Ms. McCaughey’s use of the word “prefer” is contorted.  When analyzing economic activities, it makes no sense to speak of preferences over different options independently of the different costs of those options.  If we ignore costs, then all sorts of mistaken conclusions follow.  For example, because if Lamborghinis were priced the same as Fords Americans would buy more Lamborghinis than Fords, we would therefore conclude that most Americans prefer Lamborghinis to Fords.  This conclusion is mistaken because the cost of any option, relative to the costs of other options, is as important and real an aspect of that option as are any of that option’s other qualities, such as its physical design and country of origin.

Ms. McCaughey concludes that Americans will be made better off by policies that artificially push the prices of imports up to those of more-costly American-made counterparts.  This conclusion springs from her mistaken belief that Americans who buy lower-cost imports really “prefer” American-made goods to imports.  Yet if this conclusion were correct, it would also follow that, because most Americans really “prefer” Lamborghinis to Fords, Americans would be made better off by policies that artificially push the prices of Fords up to those of more-expensive Lamborghinis.
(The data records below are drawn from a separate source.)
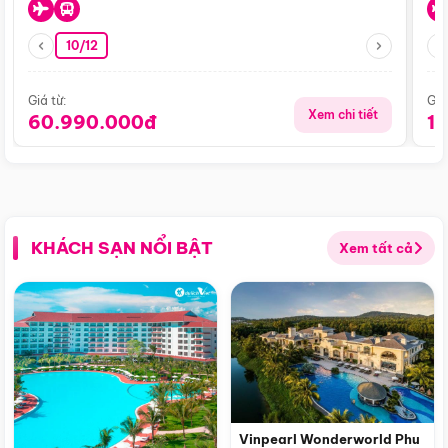
10/12
Giá từ:
Giá
Xem chi tiết
60.990.000đ
1
KHÁCH SẠN NỔI BẬT
Xem tất cả
Vinpearl Wonderworld Phu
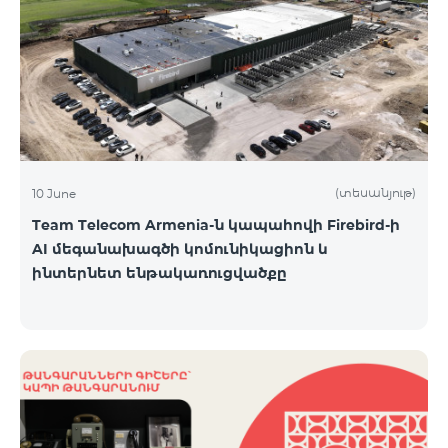
(տեսանյութ)
10 June
Team Telecom Armenia-ն կապահովի Firebird-ի
AI մեգանախագծի կոմունիկացիոն և
ինտերնետ ենթակառուցվածքը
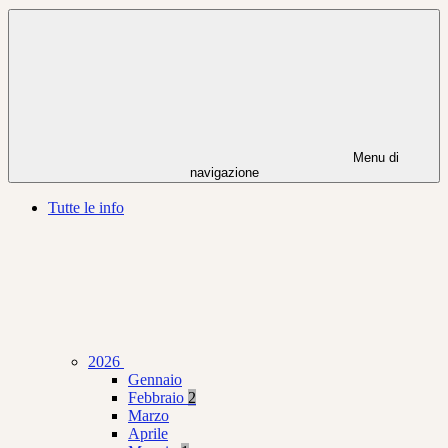
Menu di
navigazione
Tutte le info
2026
Gennaio
Febbraio
2
Marzo
Aprile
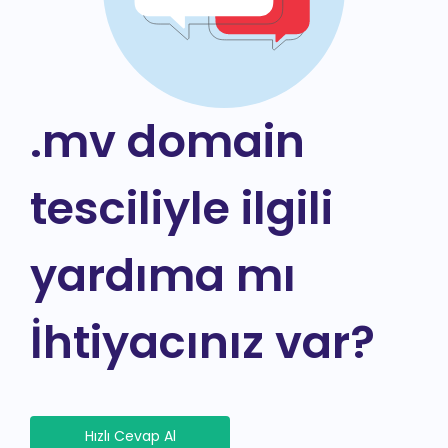
.mv domain
tesciliyle ilgili
yardıma mı
İhtiyacınız var?
Hızlı Cevap Al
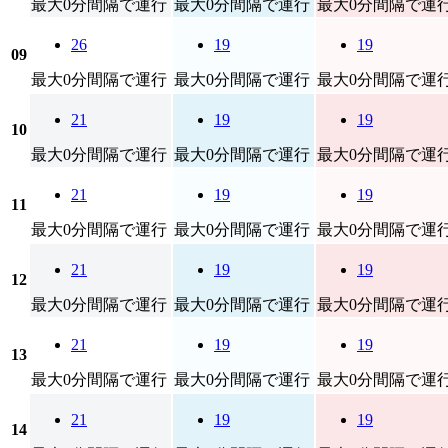
最大0分間隔で運行
最大0分間隔で運行
最大0分間隔で運
26
19
19
09
最大0分間隔で運行
最大0分間隔で運行
最大0分間隔で運
21
19
19
10
最大0分間隔で運行
最大0分間隔で運行
最大0分間隔で運
21
19
19
11
最大0分間隔で運行
最大0分間隔で運行
最大0分間隔で運
21
19
19
12
最大0分間隔で運行
最大0分間隔で運行
最大0分間隔で運
21
19
19
13
最大0分間隔で運行
最大0分間隔で運行
最大0分間隔で運
21
19
19
14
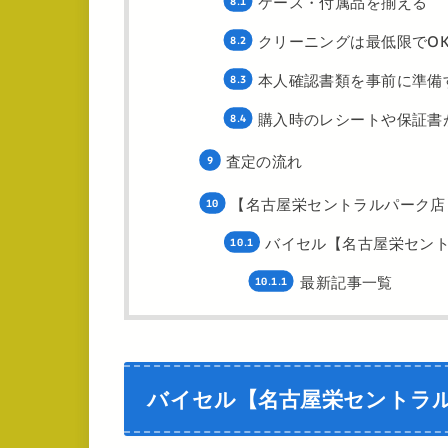
ケース・付属品を揃える
クリーニングは最低限でO
本人確認書類を事前に準備
購入時のレシートや保証書
査定の流れ
【名古屋栄セントラルパーク店
バイセル【名古屋栄セン
最新記事一覧
バイセル【名古屋栄セントラ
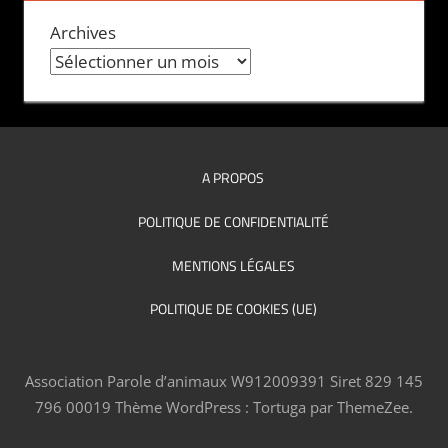
Archives
A PROPOS
POLITIQUE DE CONFIDENTIALITÉ
MENTIONS LÉGALES
POLITIQUE DE COOKIES (UE)
Association Parole d’animaux W912009391 Siret 829 145
796 00019
Thème WordPress : Tortuga par ThemeZee.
If you see that Americans would be harmed and not helped by such a policy of artificially raising the prices of lower-cost automobiles up to those of higher-cost counterparts, you should see also that Americans would be harmed and not helped by a policy of artificially raising the prices of lower-cost imports up to those of higher-cost American-made counterparts.

Sincerely,
Donald J. Boudreaux
Professor of Economics
and
Martha and Nelson Getchell Chair for the Study of Free Market Capitalism at the Mercatus Center
George Mason University
Fairfax, VA  22030

(HT Reuvain Borchardt)

Many conservatives these days have upped their efforts in competing with “Progressives” to see which group can stuff the greatest number of economic fallacies into 750 words.